(Transcribed page contents)
=====
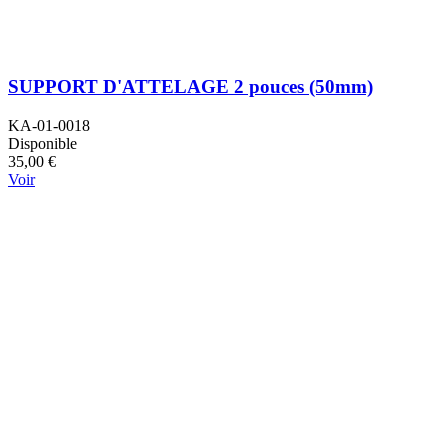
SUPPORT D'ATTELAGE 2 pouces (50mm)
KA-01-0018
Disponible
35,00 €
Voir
=====
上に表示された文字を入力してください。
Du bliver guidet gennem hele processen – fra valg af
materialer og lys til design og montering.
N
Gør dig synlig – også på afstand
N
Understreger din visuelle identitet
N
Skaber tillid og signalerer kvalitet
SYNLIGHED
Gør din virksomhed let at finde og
=====
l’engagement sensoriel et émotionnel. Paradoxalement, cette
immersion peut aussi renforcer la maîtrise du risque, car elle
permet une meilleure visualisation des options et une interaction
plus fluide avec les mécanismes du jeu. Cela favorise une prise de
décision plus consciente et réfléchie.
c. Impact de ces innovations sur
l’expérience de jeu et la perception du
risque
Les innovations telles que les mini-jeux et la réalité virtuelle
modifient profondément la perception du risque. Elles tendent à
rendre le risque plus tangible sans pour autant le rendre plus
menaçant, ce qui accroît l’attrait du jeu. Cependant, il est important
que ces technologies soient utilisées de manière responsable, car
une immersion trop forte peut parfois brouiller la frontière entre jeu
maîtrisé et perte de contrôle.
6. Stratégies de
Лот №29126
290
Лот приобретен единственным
=====
Work out how many lines in this data contain "plus". Only that number should be given.

● Task response: 3